It is not uncommon for patients to present their physicians some sort of ailment. Whatever the cause for the visit, this becomes an excellent opportunity to discuss cancer screening recommendations. During this visit, the patient is probably wanting advice on what needs to be evaluated and the physician is attempting to define individual risks and screening needs based on the patients family history and present medical history.
The purpose of this dissertation is not to cover the screening recommendations for every disease process, but to be a guide for the more common cancer screening needs. It is imperative to note that screening needs may vary from person to person, depending on inherent risk factors, and that patient individual needs should be discussed with their physician. The following guidelines are intended to prompt discussion between patients and their physicians on an individual basis:
BREAST CANCER is one of the most feared cancer types for a multitude of reasons. The familial predisposition certainly adds to the anxiety of this dreaded cancer. Breast cancer compromises a triad of screening. There are no evidence–based recommendations on age to initiate self breast exams, but they should probably start in the early twenties. Self breast exams appear to remain equivocal as to its utility in reducing mortality; however, it continues to be encouraged for a multitude of reasons. In some circumstances, it is the point of identification. Clinical breast exam, in combination with mammography, does demonstrate improved detection of breast cancer at earlier stages, compared to clinical breast exam alone. Current mammographic recommendations are to begin at age forty, with a few exceptions, and clinical breast exams should be conducted yearly. Other modalities include ultrasonograghy which is used as an adjunct to palpable or mammographically identified masses. Magnetic resonance imaging has been used to aid in evaluation of palpable masses, and to better delineate between cancer and scar. A hot topic is that of digital mammography. It is important to note that both digital and film mammography utilize radiation, and the only difference is the medium on which they are recorded. There is some new evidence suggesting that digital mammography may have benefits in younger women in the setting of dense breasts typically found in pre–menopausal women. There is no distinct age to discontinue mammographic screening and should again be individualized.

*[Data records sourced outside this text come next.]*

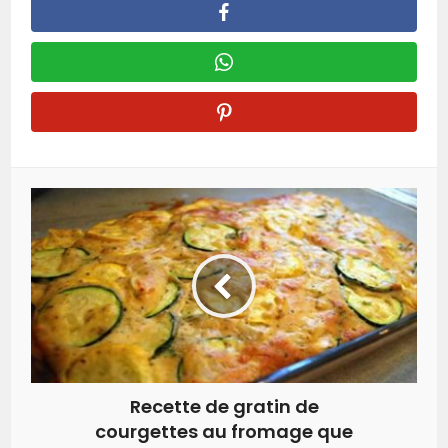
Recette de gratin de
courgettes au fromage que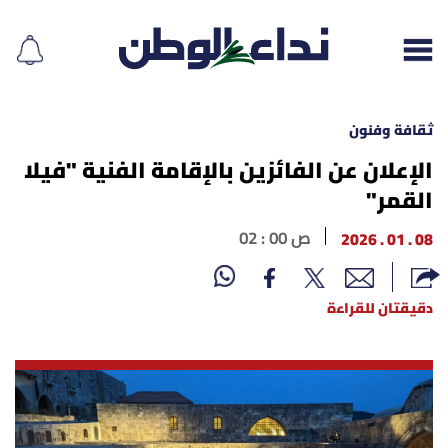
ثقافة وفنون
الإعلان عن الفائزين بالإقامة الفنية "فيلا
القمر"
إقرأ الجريدة
08 . 01 . 2026
02 : 00 ص
لبنان
الغلاف
دقيقتان للقراءة
نداء اليوم
محليات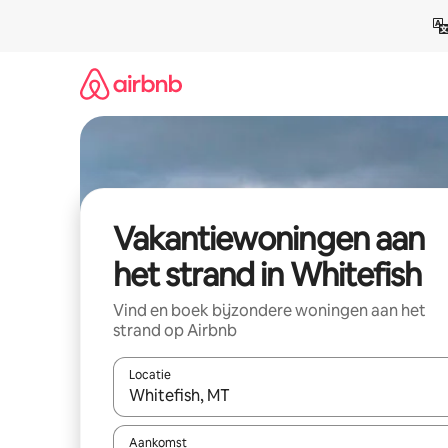
Ga
direct
naar
inhoud
Vakantiewoningen aan
het strand in Whitefish
Vind en boek bijzondere woningen aan het
strand op Airbnb
Locatie
Wanneer er suggesties beschikbaar zijn, maak je 
Aankomst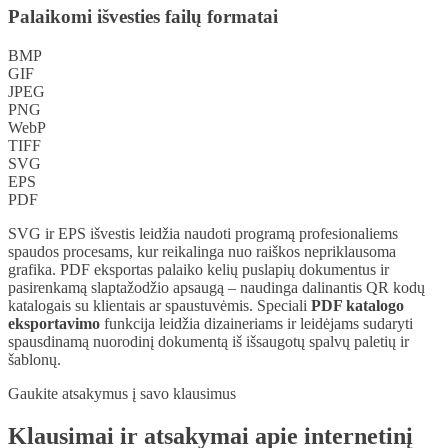
Palaikomi išvesties failų formatai
BMP
GIF
JPEG
PNG
WebP
TIFF
SVG
EPS
PDF
SVG ir EPS išvestis leidžia naudoti programą profesionaliems
spaudos procesams, kur reikalinga nuo raiškos nepriklausoma
grafika. PDF eksportas palaiko kelių puslapių dokumentus ir
pasirenkamą slaptažodžio apsaugą – naudinga dalinantis QR kodų
katalogais su klientais ar spaustuvėmis. Speciali
PDF katalogo
eksportavimo
funkcija leidžia dizaineriams ir leidėjams sudaryti
spausdinamą nuorodinį dokumentą iš išsaugotų spalvų paletių ir
šablonų.
Gaukite atsakymus į savo klausimus
Klausimai ir atsakymai apie internetinį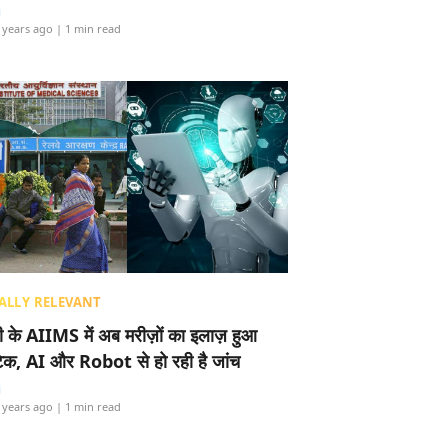
i
 years ago
| 1 min read
ALLY RELEVANT
ली के AIIMS में अब मरीज़ों का इलाज़ हुआ
टेक, AI और Robot से हो रही है जांच
i
 years ago
| 1 min read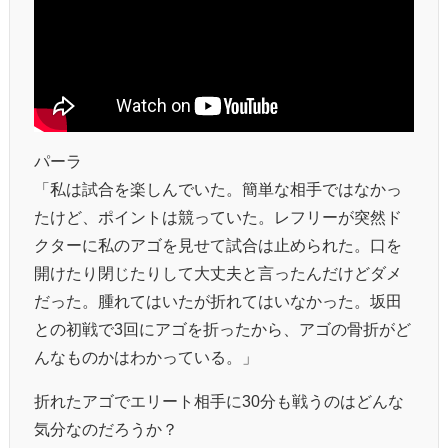
パーラ
「私は試合を楽しんでいた。簡単な相手ではなかっ
たけど、ポイントは競っていた。レフリーが突然ド
クターに私のアゴを見せて試合は止められた。口を
開けたり閉じたりして大丈夫と言ったんだけどダメ
だった。腫れてはいたが折れてはいなかった。坂田
との初戦で3回にアゴを折ったから、アゴの骨折がど
んなものかはわかっている。」
折れたアゴでエリート相手に30分も戦うのはどんな
気分なのだろうか？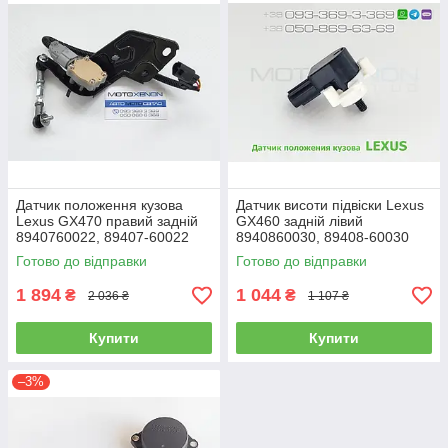
Датчик положення кузова
Датчик висоти підвіски Lexus
Lexus GX470 правий задній
GX460 задній лівий
8940760022, 89407-60022
8940860030, 89408-60030
висоти дорожнього просвіту,
рівня полу, нахилу
Готово до відправки
Готово до відправки
в зборі
положення кузова
1 894
1 044
₴
₴
2 036 ₴
1 107 ₴
Купити
Купити
–3%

CERVICAL CANCER screening is performed via a Papanicolao (Pap) test. Although there are no randomized controlled trials evaluating the Pap test, a large body of observational data have demonstrated its merit. Both incidence and mortality, have significant declines in Finland and Sweden over a twenty year period. Based on current recommendations Pap screening should initiate within three years of first vaginal intercourse, or twenty–one years of age. Evidence also suggests that the yearly interval could be extended to every two to three years with prior negative results. The National Cancer Institute also notes that women with prior hysterectomy for benign disease, have an extremely low prevalence of abnormal findings on Pap smears, suggesting a very low yield for Papanicolao screening. Guidelines are being formulated for this patient group, until then discussion with health care provider is recommended. Women age 65 to 70 with three normal Paps and no abnormal Pap in ten years may consider discontinuation of screening. It would be impossible not to mention HPV, human papilloma virus, in light of the recent controversies. Without further controversy, it safe to say that much benefit has come of the recent debates. Public awareness of the relationship between cervical cancer and HPV is now on the front page, hopefully reducing cervical cancer risk through awareness and education, if not through vaccination.
COLORECTAL CANCER, another cancer with familial predisposition, requires routine interval screening. Colon cancer, as many other cancer types, increases with age. The age for initiating screening has been determined to be age 50 for the general population. Screening includes a colonoscopy every ten years if initial screening is normal. Alternatives to a colonoscopy include Flexible Sigmoidoscopy every five years or an air contrast barium enema also at a five year interval if normal. All of the above modalities include yearly fecal occult blood testing. This test requires a stool specimen be submitted for occult blood examination. The age for initiation of screening and for the above interval are for individuals with normal risks. Family history of colon cancer may warrant earlier screening. New technology is being developed and newer screening tools may be in the future. The virtual colonoscopy which involves a micro camera passing through the gastrointestinal tract, remains controversial and is not yet part of the recommended screening armamentarium.
LUNG CANCER screening and testing poses a challenge for both patient and doctor. Thus far, current evidence has not demonstrated any screening tool to effectively reduce mortality from lung cancer. Prudence would dictate that presently the best mechanism of lung cancer reduction is to reduce environmental carcinogens, and to perform diagnostic work up when indicated.
PROSTATE CANCER screening recommendations vary. Some entities suggesting earlier screening via PSA and digital rectal exam in high risk groups, beginning at age forty, and others recommending the same screening to begin at age fifty. Medicare, the largest insurer, allows for PSA testing yearly after the age of fifty.